WORK ITEM >> Given the records below, set each one down again exactly as it reads.

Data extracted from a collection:

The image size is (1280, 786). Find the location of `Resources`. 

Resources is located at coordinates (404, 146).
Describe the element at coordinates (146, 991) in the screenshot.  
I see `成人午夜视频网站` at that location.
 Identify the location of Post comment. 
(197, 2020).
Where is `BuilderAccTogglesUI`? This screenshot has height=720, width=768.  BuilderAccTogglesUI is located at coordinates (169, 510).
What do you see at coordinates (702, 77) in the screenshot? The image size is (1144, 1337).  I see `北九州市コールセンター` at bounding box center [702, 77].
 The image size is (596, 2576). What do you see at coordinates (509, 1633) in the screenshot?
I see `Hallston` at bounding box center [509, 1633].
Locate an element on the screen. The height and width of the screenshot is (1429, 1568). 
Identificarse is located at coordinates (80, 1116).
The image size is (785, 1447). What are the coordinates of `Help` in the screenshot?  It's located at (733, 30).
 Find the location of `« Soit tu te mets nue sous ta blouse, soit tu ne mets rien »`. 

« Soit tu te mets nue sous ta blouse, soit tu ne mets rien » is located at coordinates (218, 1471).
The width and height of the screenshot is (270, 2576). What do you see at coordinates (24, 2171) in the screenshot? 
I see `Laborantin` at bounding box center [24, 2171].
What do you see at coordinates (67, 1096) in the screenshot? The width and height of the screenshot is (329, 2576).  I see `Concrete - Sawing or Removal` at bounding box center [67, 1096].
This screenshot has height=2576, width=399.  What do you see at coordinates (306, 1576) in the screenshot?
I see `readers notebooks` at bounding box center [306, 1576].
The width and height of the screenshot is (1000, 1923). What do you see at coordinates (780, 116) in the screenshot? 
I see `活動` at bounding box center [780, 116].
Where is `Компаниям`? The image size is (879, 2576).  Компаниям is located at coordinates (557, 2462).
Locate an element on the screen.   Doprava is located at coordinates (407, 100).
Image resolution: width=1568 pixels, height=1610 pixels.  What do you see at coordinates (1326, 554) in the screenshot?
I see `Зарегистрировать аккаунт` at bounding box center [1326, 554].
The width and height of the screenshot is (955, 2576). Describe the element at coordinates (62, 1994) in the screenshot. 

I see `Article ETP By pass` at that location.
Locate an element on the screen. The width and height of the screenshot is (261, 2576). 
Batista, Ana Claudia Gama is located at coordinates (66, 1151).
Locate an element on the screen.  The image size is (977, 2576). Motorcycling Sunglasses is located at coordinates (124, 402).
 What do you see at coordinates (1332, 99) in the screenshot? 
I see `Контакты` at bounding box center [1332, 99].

WRITTEN RESPONSE >>
The image size is (1280, 786). Find the location of `Resources`. 

Resources is located at coordinates (404, 146).
Describe the element at coordinates (146, 991) in the screenshot.  
I see `成人午夜视频网站` at that location.
 Identify the location of Post comment. 
(197, 2020).
Where is `BuilderAccTogglesUI`? This screenshot has height=720, width=768.  BuilderAccTogglesUI is located at coordinates (169, 510).
What do you see at coordinates (702, 77) in the screenshot? The image size is (1144, 1337).  I see `北九州市コールセンター` at bounding box center [702, 77].
 The image size is (596, 2576). What do you see at coordinates (509, 1633) in the screenshot?
I see `Hallston` at bounding box center [509, 1633].
Locate an element on the screen. The height and width of the screenshot is (1429, 1568). 
Identificarse is located at coordinates (80, 1116).
The image size is (785, 1447). What are the coordinates of `Help` in the screenshot?  It's located at (733, 30).
 Find the location of `« Soit tu te mets nue sous ta blouse, soit tu ne mets rien »`. 

« Soit tu te mets nue sous ta blouse, soit tu ne mets rien » is located at coordinates (218, 1471).
The width and height of the screenshot is (270, 2576). What do you see at coordinates (24, 2171) in the screenshot? 
I see `Laborantin` at bounding box center [24, 2171].
What do you see at coordinates (67, 1096) in the screenshot? The width and height of the screenshot is (329, 2576).  I see `Concrete - Sawing or Removal` at bounding box center [67, 1096].
This screenshot has height=2576, width=399.  What do you see at coordinates (306, 1576) in the screenshot?
I see `readers notebooks` at bounding box center [306, 1576].
The width and height of the screenshot is (1000, 1923). What do you see at coordinates (780, 116) in the screenshot? 
I see `活動` at bounding box center [780, 116].
Where is `Компаниям`? The image size is (879, 2576).  Компаниям is located at coordinates (557, 2462).
Locate an element on the screen.   Doprava is located at coordinates (407, 100).
Image resolution: width=1568 pixels, height=1610 pixels.  What do you see at coordinates (1326, 554) in the screenshot?
I see `Зарегистрировать аккаунт` at bounding box center [1326, 554].
The width and height of the screenshot is (955, 2576). Describe the element at coordinates (62, 1994) in the screenshot. 

I see `Article ETP By pass` at that location.
Locate an element on the screen. The width and height of the screenshot is (261, 2576). 
Batista, Ana Claudia Gama is located at coordinates (66, 1151).
Locate an element on the screen.  The image size is (977, 2576). Motorcycling Sunglasses is located at coordinates (124, 402).
 What do you see at coordinates (1332, 99) in the screenshot? 
I see `Контакты` at bounding box center [1332, 99].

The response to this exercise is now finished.